Start of ENTRIES PROVIDED

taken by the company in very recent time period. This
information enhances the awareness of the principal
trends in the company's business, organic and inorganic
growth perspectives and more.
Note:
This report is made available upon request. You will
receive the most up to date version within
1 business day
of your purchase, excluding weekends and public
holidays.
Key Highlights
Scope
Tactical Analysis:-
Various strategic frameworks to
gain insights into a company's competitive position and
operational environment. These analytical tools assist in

End of ENTRIES PROVIDED

- _TASK BRIEF_
The answer must be exactly the lines from the one containing "growth perspectives and more." through the final line of the data, both ends included, and nothing else.

- _RESPONSE AREA_
growth perspectives and more.
Note:
This report is made available upon request. You will
receive the most up to date version within
1 business day
of your purchase, excluding weekends and public
holidays.
Key Highlights
Scope
Tactical Analysis:-
Various strategic frameworks to
gain insights into a company's competitive position and
operational environment. These analytical tools assist in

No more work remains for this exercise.